Exercise goal: The listing below should be reproduced exactly, with the pictures omitted.
#### Recorded information ####
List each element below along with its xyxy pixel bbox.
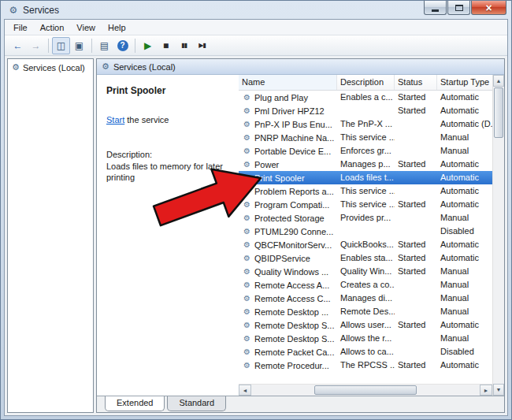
menu-item-action[interactable]: Action: [34, 21, 71, 34]
service-status: [395, 332, 437, 345]
service-row[interactable]: ⚙QBIDPServiceEnables sta...StartedAutoma…: [239, 251, 492, 265]
service-row[interactable]: ⚙Remote Packet Ca...Allows to ca...Disab…: [239, 345, 492, 359]
tab-standard[interactable]: Standard: [167, 396, 226, 411]
scroll-left-button[interactable]: ◄: [239, 385, 251, 396]
title-bar: ⚙ Services ×: [4, 1, 508, 19]
service-row[interactable]: ⚙Portable Device E...Enforces gr...Manua…: [239, 144, 492, 158]
service-name-cell: ⚙Protected Storage: [239, 211, 337, 225]
scroll-down-button[interactable]: ▼: [493, 384, 504, 396]
service-startup-type: Manual: [437, 278, 492, 292]
service-gear-icon: ⚙: [242, 348, 252, 356]
minimize-button[interactable]: [424, 1, 447, 15]
selected-service-name: Print Spooler: [106, 85, 231, 96]
start-service-link[interactable]: Start: [106, 115, 124, 125]
pause-service-button[interactable]: ▮▮: [175, 37, 193, 54]
service-name: QBIDPService: [254, 254, 310, 263]
column-header-startup-type[interactable]: Startup Type: [437, 75, 492, 90]
service-description: Enforces gr...: [337, 144, 395, 158]
restart-service-button[interactable]: ▶▮: [193, 37, 211, 54]
service-row[interactable]: ⚙Quality Windows ...Quality Win...Starte…: [239, 265, 492, 278]
export-list-icon: ▤: [100, 41, 109, 50]
back-button[interactable]: ←: [9, 37, 27, 54]
service-description: Enables a c...: [337, 91, 395, 104]
window-title: Services: [23, 5, 59, 16]
service-status: Started: [395, 265, 437, 278]
properties-button[interactable]: ▣: [70, 37, 88, 54]
service-name-cell: ⚙Remote Procedur...: [239, 359, 337, 372]
service-row[interactable]: ⚙Remote Access C...Manages di...Manual: [239, 292, 492, 305]
service-description: Loads files t...: [337, 171, 395, 184]
service-row[interactable]: ⚙Print SpoolerLoads files t...Automatic: [239, 171, 492, 184]
service-description: Creates a co...: [337, 278, 395, 292]
service-row[interactable]: ⚙Remote Procedur...The RPCSS ...StartedA…: [239, 359, 492, 372]
forward-button[interactable]: →: [27, 37, 45, 54]
service-gear-icon: ⚙: [242, 173, 252, 182]
service-status: [395, 171, 437, 184]
stop-service-button[interactable]: ■: [157, 37, 175, 54]
service-row[interactable]: ⚙Protected StorageProvides pr...Manual: [239, 211, 492, 225]
scroll-right-button[interactable]: ►: [480, 385, 492, 396]
service-startup-type: Disabled: [437, 225, 492, 238]
show-console-tree-button[interactable]: ◫: [52, 37, 70, 54]
column-header-description[interactable]: Description: [337, 75, 395, 90]
service-row[interactable]: ⚙Remote Desktop S...Allows user...Starte…: [239, 318, 492, 332]
service-info-panel: Print Spooler Start the service Descript…: [97, 75, 239, 396]
toolbar-separator: [91, 39, 92, 53]
maximize-button[interactable]: [447, 1, 470, 15]
service-gear-icon: ⚙: [242, 147, 252, 155]
service-gear-icon: ⚙: [242, 227, 252, 236]
service-row[interactable]: ⚙Remote Desktop ...Remote Des...Manual: [239, 305, 492, 318]
service-description: This service ...: [337, 184, 395, 198]
service-status: Started: [395, 198, 437, 211]
pane-body: Print Spooler Start the service Descript…: [97, 75, 504, 396]
service-name: Portable Device E...: [254, 147, 331, 156]
service-name: Remote Packet Ca...: [254, 348, 335, 357]
service-name-cell: ⚙PTUML290 Conne...: [239, 225, 337, 238]
start-service-button[interactable]: ▶: [139, 37, 157, 54]
help-button[interactable]: ?: [113, 37, 132, 54]
service-name-cell: ⚙Remote Desktop ...: [239, 305, 337, 318]
service-row[interactable]: ⚙PowerManages p...StartedAutomatic: [239, 158, 492, 171]
tab-extended[interactable]: Extended: [105, 396, 165, 411]
horizontal-scroll-track[interactable]: [417, 385, 480, 396]
service-name: Remote Access A...: [254, 281, 329, 290]
menu-item-help[interactable]: Help: [102, 21, 132, 34]
service-gear-icon: ⚙: [242, 120, 252, 128]
service-row[interactable]: ⚙Remote Desktop S...Allows the r...Manua…: [239, 332, 492, 345]
service-row[interactable]: ⚙Problem Reports a...This service ...Aut…: [239, 184, 492, 198]
service-row[interactable]: ⚙PNRP Machine Na...This service ...Manua…: [239, 131, 492, 144]
service-row[interactable]: ⚙PTUML290 Conne...Disabled: [239, 225, 492, 238]
scroll-up-button[interactable]: ▲: [493, 75, 504, 87]
column-header-status[interactable]: Status: [395, 75, 437, 90]
properties-icon: ▣: [75, 41, 83, 50]
service-startup-type: Automatic: [437, 198, 492, 211]
vertical-scroll-track[interactable]: [493, 139, 504, 384]
service-row[interactable]: ⚙Plug and PlayEnables a c...StartedAutom…: [239, 91, 492, 104]
horizontal-scroll-thumb[interactable]: [314, 385, 417, 395]
export-list-button[interactable]: ▤: [95, 37, 113, 54]
service-name-cell: ⚙Remote Desktop S...: [239, 332, 337, 345]
tree-item-services-local[interactable]: ⚙ Services (Local): [9, 61, 91, 73]
service-row[interactable]: ⚙PnP-X IP Bus Enu...The PnP-X ...Automat…: [239, 117, 492, 131]
service-description: Allows the r...: [337, 332, 395, 345]
start-service-icon: ▶: [144, 41, 151, 50]
pane-header-icon: ⚙: [102, 61, 109, 72]
service-row[interactable]: ⚙QBCFMonitorServ...QuickBooks...StartedA…: [239, 238, 492, 251]
menu-item-file[interactable]: File: [7, 21, 34, 34]
toolbar-separator: [135, 39, 135, 53]
service-name-cell: ⚙Pml Driver HPZ12: [239, 104, 337, 117]
service-description: Allows to ca...: [337, 345, 395, 359]
column-header-name[interactable]: Name: [239, 75, 337, 90]
service-row[interactable]: ⚙Remote Access A...Creates a co...Manual: [239, 278, 492, 292]
close-button[interactable]: ×: [471, 1, 506, 15]
service-description: [337, 104, 395, 117]
service-row[interactable]: ⚙Pml Driver HPZ12StartedAutomatic: [239, 104, 492, 117]
menu-item-view[interactable]: View: [70, 21, 102, 34]
service-row[interactable]: ⚙Program Compati...This service ...Start…: [239, 198, 492, 211]
service-description: Enables sta...: [337, 251, 395, 265]
service-startup-type: Manual: [437, 292, 492, 305]
service-name: QBCFMonitorServ...: [254, 240, 332, 250]
vertical-scroll-thumb[interactable]: [494, 87, 503, 138]
show-console-tree-icon: ◫: [57, 41, 65, 50]
service-name-cell: ⚙Portable Device E...: [239, 144, 337, 158]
####
Exercise response:
List each element below along with its xyxy pixel bbox.
menu-item-action[interactable]: Action: [34, 21, 71, 34]
service-status: [395, 332, 437, 345]
service-row[interactable]: ⚙QBIDPServiceEnables sta...StartedAutoma…: [239, 251, 492, 265]
service-row[interactable]: ⚙Remote Packet Ca...Allows to ca...Disab…: [239, 345, 492, 359]
tab-standard[interactable]: Standard: [167, 396, 226, 411]
scroll-left-button[interactable]: ◄: [239, 385, 251, 396]
title-bar: ⚙ Services ×: [4, 1, 508, 19]
service-row[interactable]: ⚙Portable Device E...Enforces gr...Manua…: [239, 144, 492, 158]
service-name-cell: ⚙Protected Storage: [239, 211, 337, 225]
scroll-down-button[interactable]: ▼: [493, 384, 504, 396]
service-startup-type: Manual: [437, 278, 492, 292]
service-gear-icon: ⚙: [242, 348, 252, 356]
minimize-button[interactable]: [424, 1, 447, 15]
selected-service-name: Print Spooler: [106, 85, 231, 96]
start-service-link[interactable]: Start: [106, 115, 124, 125]
pause-service-button[interactable]: ▮▮: [175, 37, 193, 54]
service-name: QBIDPService: [254, 254, 310, 263]
column-header-startup-type[interactable]: Startup Type: [437, 75, 492, 90]
service-description: Enforces gr...: [337, 144, 395, 158]
restart-service-button[interactable]: ▶▮: [193, 37, 211, 54]
service-row[interactable]: ⚙Quality Windows ...Quality Win...Starte…: [239, 265, 492, 278]
export-list-icon: ▤: [100, 41, 109, 50]
back-button[interactable]: ←: [9, 37, 27, 54]
service-description: Enables a c...: [337, 91, 395, 104]
window-title: Services: [23, 5, 59, 16]
service-status: Started: [395, 265, 437, 278]
properties-button[interactable]: ▣: [70, 37, 88, 54]
service-name-cell: ⚙Remote Procedur...: [239, 359, 337, 372]
service-row[interactable]: ⚙Remote Access C...Manages di...Manual: [239, 292, 492, 305]
service-description: Loads files t...: [337, 171, 395, 184]
service-row[interactable]: ⚙Print SpoolerLoads files t...Automatic: [239, 171, 492, 184]
service-description: Creates a co...: [337, 278, 395, 292]
service-row[interactable]: ⚙Remote Procedur...The RPCSS ...StartedA…: [239, 359, 492, 372]
forward-button[interactable]: →: [27, 37, 45, 54]
service-gear-icon: ⚙: [242, 173, 252, 182]
service-status: [395, 171, 437, 184]
stop-service-button[interactable]: ■: [157, 37, 175, 54]
service-row[interactable]: ⚙Protected StorageProvides pr...Manual: [239, 211, 492, 225]
scroll-right-button[interactable]: ►: [480, 385, 492, 396]
service-startup-type: Disabled: [437, 225, 492, 238]
show-console-tree-button[interactable]: ◫: [52, 37, 70, 54]
column-header-description[interactable]: Description: [337, 75, 395, 90]
service-row[interactable]: ⚙Remote Desktop S...Allows user...Starte…: [239, 318, 492, 332]
service-info-panel: Print Spooler Start the service Descript…: [97, 75, 239, 396]
toolbar-separator: [91, 39, 92, 53]
maximize-button[interactable]: [447, 1, 470, 15]
service-gear-icon: ⚙: [242, 147, 252, 155]
service-gear-icon: ⚙: [242, 227, 252, 236]
service-row[interactable]: ⚙Remote Desktop ...Remote Des...Manual: [239, 305, 492, 318]
service-description: This service ...: [337, 184, 395, 198]
service-status: Started: [395, 198, 437, 211]
pane-body: Print Spooler Start the service Descript…: [97, 75, 504, 396]
service-name: Portable Device E...: [254, 147, 331, 156]
service-name: Remote Packet Ca...: [254, 348, 335, 357]
service-name-cell: ⚙PTUML290 Conne...: [239, 225, 337, 238]
start-service-button[interactable]: ▶: [139, 37, 157, 54]
help-button[interactable]: ?: [113, 37, 132, 54]
service-name-cell: ⚙Remote Desktop ...: [239, 305, 337, 318]
service-row[interactable]: ⚙PowerManages p...StartedAutomatic: [239, 158, 492, 171]
tab-extended[interactable]: Extended: [105, 396, 165, 411]
horizontal-scroll-track[interactable]: [417, 385, 480, 396]
service-name: Remote Access A...: [254, 281, 329, 290]
menu-item-help[interactable]: Help: [102, 21, 132, 34]
service-gear-icon: ⚙: [242, 120, 252, 128]
service-row[interactable]: ⚙Remote Desktop S...Allows the r...Manua…: [239, 332, 492, 345]
service-row[interactable]: ⚙Problem Reports a...This service ...Aut…: [239, 184, 492, 198]
service-row[interactable]: ⚙PNRP Machine Na...This service ...Manua…: [239, 131, 492, 144]
service-row[interactable]: ⚙PTUML290 Conne...Disabled: [239, 225, 492, 238]
scroll-up-button[interactable]: ▲: [493, 75, 504, 87]
column-header-status[interactable]: Status: [395, 75, 437, 90]
properties-icon: ▣: [75, 41, 83, 50]
service-startup-type: Automatic: [437, 198, 492, 211]
vertical-scroll-track[interactable]: [493, 139, 504, 384]
service-row[interactable]: ⚙Plug and PlayEnables a c...StartedAutom…: [239, 91, 492, 104]
horizontal-scroll-thumb[interactable]: [314, 385, 417, 395]
export-list-button[interactable]: ▤: [95, 37, 113, 54]
service-name-cell: ⚙Remote Desktop S...: [239, 332, 337, 345]
tree-item-services-local[interactable]: ⚙ Services (Local): [9, 61, 91, 73]
service-row[interactable]: ⚙PnP-X IP Bus Enu...The PnP-X ...Automat…: [239, 117, 492, 131]
service-description: Allows the r...: [337, 332, 395, 345]
start-service-icon: ▶: [144, 41, 151, 50]
pane-header-icon: ⚙: [102, 61, 109, 72]
service-row[interactable]: ⚙QBCFMonitorServ...QuickBooks...StartedA…: [239, 238, 492, 251]
menu-item-file[interactable]: File: [7, 21, 34, 34]
toolbar-separator: [135, 39, 135, 53]
service-name-cell: ⚙Pml Driver HPZ12: [239, 104, 337, 117]
service-description: Allows to ca...: [337, 345, 395, 359]
column-header-name[interactable]: Name: [239, 75, 337, 90]
service-row[interactable]: ⚙Remote Access A...Creates a co...Manual: [239, 278, 492, 292]
close-button[interactable]: ×: [471, 1, 506, 15]
service-description: [337, 104, 395, 117]
service-row[interactable]: ⚙Pml Driver HPZ12StartedAutomatic: [239, 104, 492, 117]
menu-item-view[interactable]: View: [70, 21, 102, 34]
service-row[interactable]: ⚙Program Compati...This service ...Start…: [239, 198, 492, 211]
service-description: Enables sta...: [337, 251, 395, 265]
service-startup-type: Manual: [437, 292, 492, 305]
service-name: QBCFMonitorServ...: [254, 240, 332, 250]
vertical-scroll-thumb[interactable]: [494, 87, 503, 138]
show-console-tree-icon: ◫: [57, 41, 65, 50]
service-name-cell: ⚙Portable Device E...: [239, 144, 337, 158]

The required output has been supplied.